Start of Block
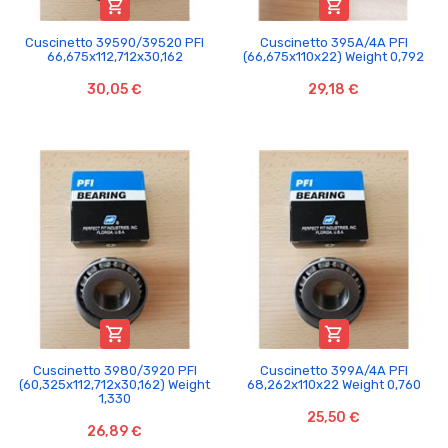


Cuscinetto 39590/39520 PFI
Cuscinetto 395A/4A PFI
66,675x112,712x30,162
(66,675x110x22) Weight 0,792
30,05 €
29,18 €


Cuscinetto 3980/3920 PFI
Cuscinetto 399A/4A PFI
(60,325x112,712x30,162) Weight
68,262x110x22 Weight 0,760
1,330
25,50 €
26,89 €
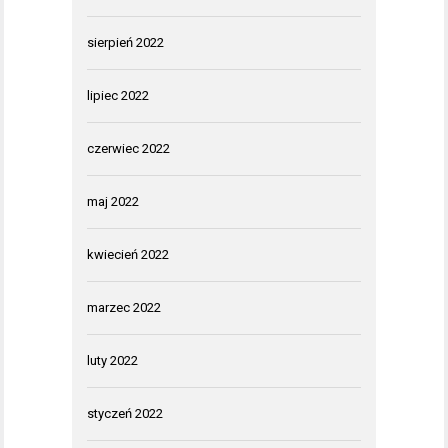
sierpień 2022
lipiec 2022
czerwiec 2022
maj 2022
kwiecień 2022
marzec 2022
luty 2022
styczeń 2022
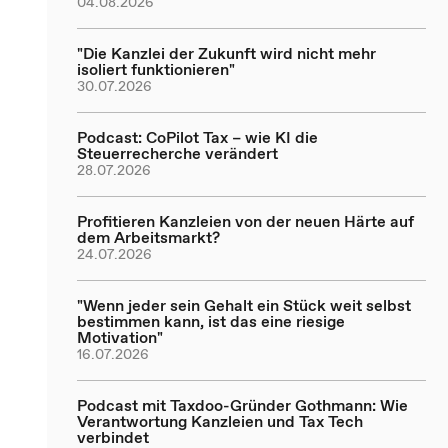
04.08.2026
"Die Kanzlei der Zukunft wird nicht mehr
isoliert funktionieren"
30.07.2026
Podcast: CoPilot Tax – wie KI die
Steuerrecherche verändert
28.07.2026
Profitieren Kanzleien von der neuen Härte auf
dem Arbeitsmarkt?
24.07.2026
"Wenn jeder sein Gehalt ein Stück weit selbst
bestimmen kann, ist das eine riesige
Motivation"
16.07.2026
Podcast mit Taxdoo-Gründer Gothmann: Wie
Verantwortung Kanzleien und Tax Tech
verbindet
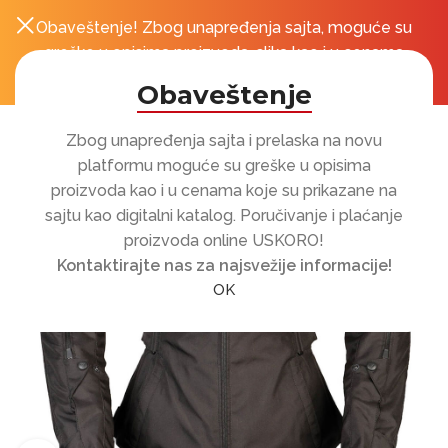
Obaveštenje! Zbog unapređenja sajta, moguće su
0
r
greške u opisima proizvoda, slika kao i u cenama
koje su prikazane na sajtu!
Obaveštenje
Zbog unapređenja sajta i prelaska na novu
platformu moguće su greške u opisima
proizvoda kao i u cenama koje su prikazane na
sajtu kao digitalni katalog. Poručivanje i plaćanje
proizvoda online USKORO!
Kontaktirajte nas za najsvežije informacije!
OK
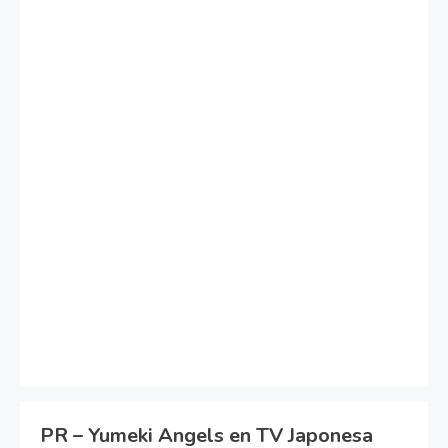
PR – Yumeki Angels en TV Japonesa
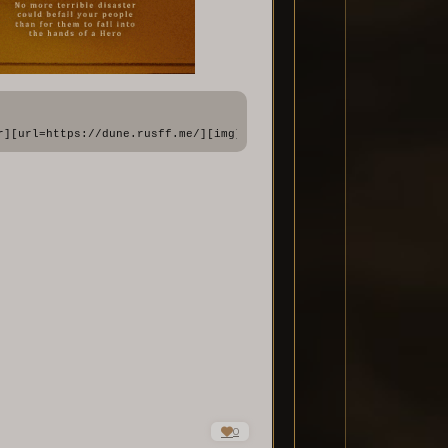
r][url=https://dune.rusff.me/][img]https://forumstatic.ru/files/
tatic.ru/files/001c/9f/bb/74156.png[/img][/url][/align]
0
End of Block
— Problem to work on —
Copy out the material word for word, without any images.

— Exercise answer —


Cuscinetto 39590/39520 PFI
Cuscinetto 395A/4A PFI
66,675x112,712x30,162
(66,675x110x22) Weight 0,792
30,05 €
29,18 €


Cuscinetto 3980/3920 PFI
Cuscinetto 399A/4A PFI
(60,325x112,712x30,162) Weight
68,262x110x22 Weight 0,760
1,330
25,50 €
26,89 €
sierpień 2022
lipiec 2022
czerwiec 2022
maj 2022
kwiecień 2022
marzec 2022
luty 2022
styczeń 2022
04.08.2026
"Die Kanzlei der Zukunft wird nicht mehr
isoliert funktionieren"
30.07.2026
Podcast: CoPilot Tax – wie KI die
Steuerrecherche verändert
28.07.2026
Profitieren Kanzleien von der neuen Härte auf
dem Arbeitsmarkt?
24.07.2026
"Wenn jeder sein Gehalt ein Stück weit selbst
bestimmen kann, ist das eine riesige
Motivation"
16.07.2026
Podcast mit Taxdoo-Gründer Gothmann: Wie
Verantwortung Kanzleien und Tax Tech
verbindet
Obaveštenje! Zbog unapređenja sajta, moguće su
0
r
greške u opisima proizvoda, slika kao i u cenama
koje su prikazane na sajtu!
Obaveštenje
Zbog unapređenja sajta i prelaska na novu
platformu moguće su greške u opisima
proizvoda kao i u cenama koje su prikazane na
sajtu kao digitalni katalog. Poručivanje i plaćanje
proizvoda online USKORO!
Kontaktirajte nas za najsvežije informacije!
OK
PR – Yumeki Angels en TV Japonesa
r][url=https://dune.rusff.me/][img]https://forumstatic.ru/files/
tatic.ru/files/001c/9f/bb/74156.png[/img][/url][/align]
0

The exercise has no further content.